Bartol Grantee Spotlight: Kulu Mele
Photo credit: www.kulumele.org.
As part of a new Q&A series, we will be getting to know the Bartol Foundation’s 2018 grantees. Kulu Mele African Dance & Drum Ensemble preserves and presents the traditional dance and music of Africa and the African Diaspora, and celebrates contemporary African American culture. They received a $5,000 Bartol grant for general operating support.
These questions were answered by David Harrison, Executive Director.
What about your work keeps you up at night?
Knowing that we will never have enough resources to positively impact the lives of all the children who could benefit from engagement with Kulu Mele. But I comfort myself with this story: Every day an old man walked to the shore, where sometimes thousands of starfish lay beached by the strong currents. One by one, he tossed them back into the water. One day a young jogger stopped to talk to the old man. The jogger said, “There are thousands of star fish on this beach. What does it matter if you save a few of them?” The old man threw another fish. “It mattered to that one,” he said.
When do you know your work is making a difference?
I hear from teachers all the time that even one single Kulu Mele event such as a workshop or a school assembly performance has a lasting impact on students. Teachers tell me that for days or even weeks after a Kulu Mele service, they can document improvements in attendance, participation/engagement, behavior, attitude, and retention of information.

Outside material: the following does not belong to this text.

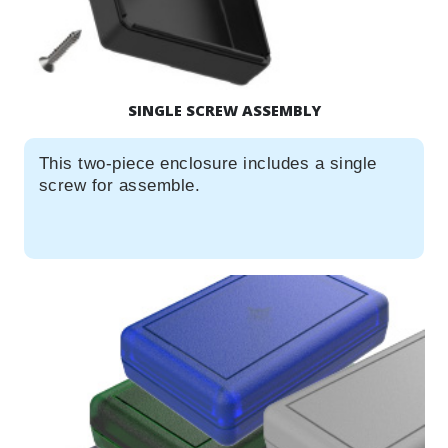
SINGLE SCREW ASSEMBLY
This two-piece enclosure includes a single
screw for assemble.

What is the most important thing you do to help your teaching artists do their best work?
The Bartol Foundation does a great job of both programming its own professional development opportunities AND passing along information about other learning opportunities as well. I always pass along any information I receive to our teaching artists. Thankfully, many of the opportunities are no or low cost. The biggest barrier to participation for my artists is time. Many of my teaching artists have full-time jobs (some as teachers) and the rest have to cobble together many different gigs in order to support themselves and their families as working artists, but everyone is always grateful to know how much support exists for the work that they do.
What is the best tip you can give to someone doing arts education programs like yours?

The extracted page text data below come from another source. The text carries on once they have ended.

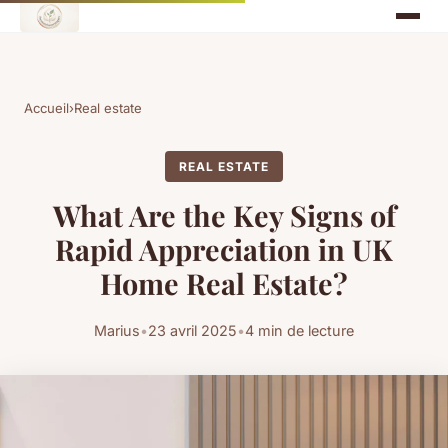
Accueil
›
Real estate
REAL ESTATE
What Are the Key Signs of
Rapid Appreciation in UK
Home Real Estate?
Marius
•
23 avril 2025
•
4 min de lecture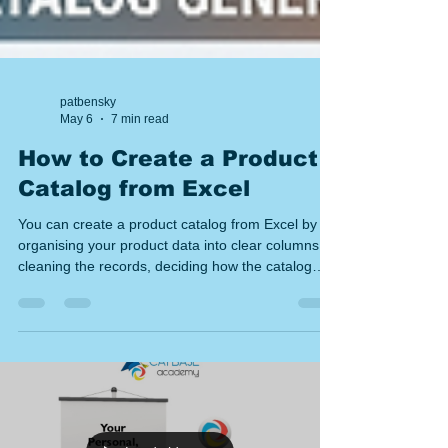
patbensky
May 6
7 min read
How to Create a Product
Catalog from Excel
You can create a product catalog from Excel by
organising your product data into clear columns,
cleaning the records, deciding how the catalog
should be grouped, mapping spreadsheet fields
into a page layout, and then publishing the result
as a catalogue or price list. The key is to treat the
spreadsheet as structured data, not just text to
copy and paste. Introduction If your product
information already lives in Excel, you are halfway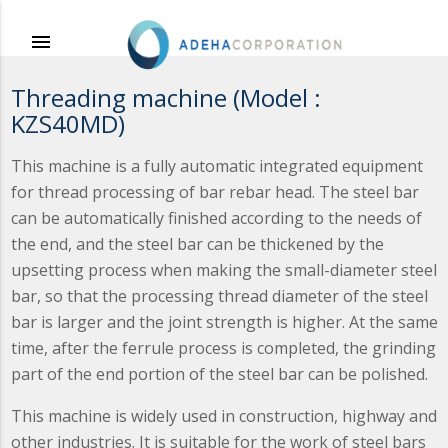
menu
Threading machine (Model :
KZS40MD)
This machine is a fully automatic integrated equipment
for thread processing of bar rebar head. The steel bar
can be automatically finished according to the needs of
the end, and the steel bar can be thickened by the
upsetting process when making the small-diameter steel
bar, so that the processing thread diameter of the steel
bar is larger and the joint strength is higher. At the same
time, after the ferrule process is completed, the grinding
part of the end portion of the steel bar can be polished.
This machine is widely used in construction, highway and
other industries. It is suitable for the work of steel bars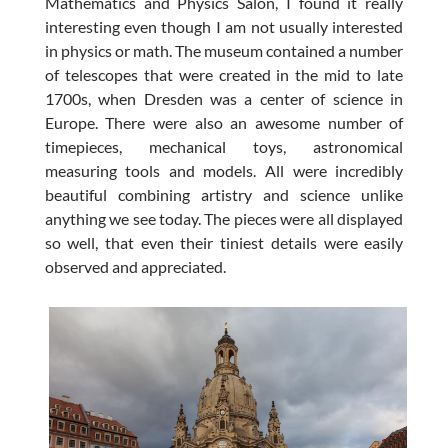
Mathematics and Physics Salon, I found it really
interesting even though I am not usually interested
in physics or math. The museum contained a number
of telescopes that were created in the mid to late
1700s, when Dresden was a center of science in
Europe. There were also an awesome number of
timepieces, mechanical toys, astronomical
measuring tools and models. All were incredibly
beautiful combining artistry and science unlike
anything we see today. The pieces were all displayed
so well, that even their tiniest details were easily
observed and appreciated.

“Listen hard, change fast.” — Ben Chestnut, CEO, MailChimp.
If you could magically change one thing to make your program better, what would it be?
Without magic but with much thanks to the Youth Arts Enrichment program at the Philadelphia Cultural Fund, Kulu Mele was able to hire a very accomplished arts education consultant (Ira Bond, M.Ed., founder of the Cultural Enrichment Institute and Male Rite of Passage Facilitator at Imhotep Institute Charter High School) to conduct a formative and summative evaluation of Kulu Mele’s in-school curriculum and classroom management practices. Upon completion of his research, Bond will revise/improve Kulu Mele’s curriculum and recommend management changes based on his findings. The evaluation process will occur throughout the school year in collaboration with Community Partnership School (CPS), a highly successful private school in North Philadelphia which serves some of the very most economically disadvantaged families in all of Pennsylvania. Kulu Mele has worked in residence at CPS for more than five years. This year Kulu Mele will conduct two 24-week residencies at CPS (traditional West African dance and drumming, and hip hop).

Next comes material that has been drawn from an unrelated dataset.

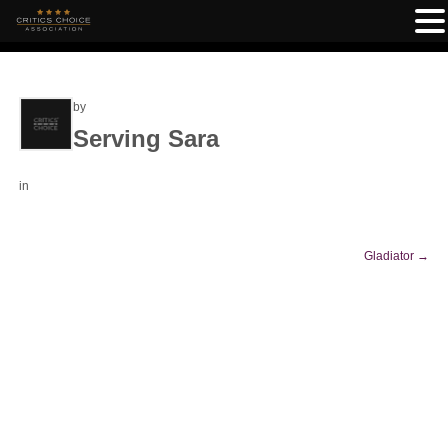
by
Serving Sara
in
Gladiator
→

What is your favorite field trip? (Real or imagined.)
As a kid growing up in Los Angeles I got to take several field trips to the La Brea Tar Pits, which became the burial grounds for umpteen animals over many millennia, including dinosaurs who got trapped in the sticky tar that acted like quicksand. It still fascinates me to think I could walk on the same ground as such majestic prehistoric giants.
Best. Snack. Ever.
Kiddie-sized twist cone at Rita’s. (Which is plenty big even for a big kiddie like me.)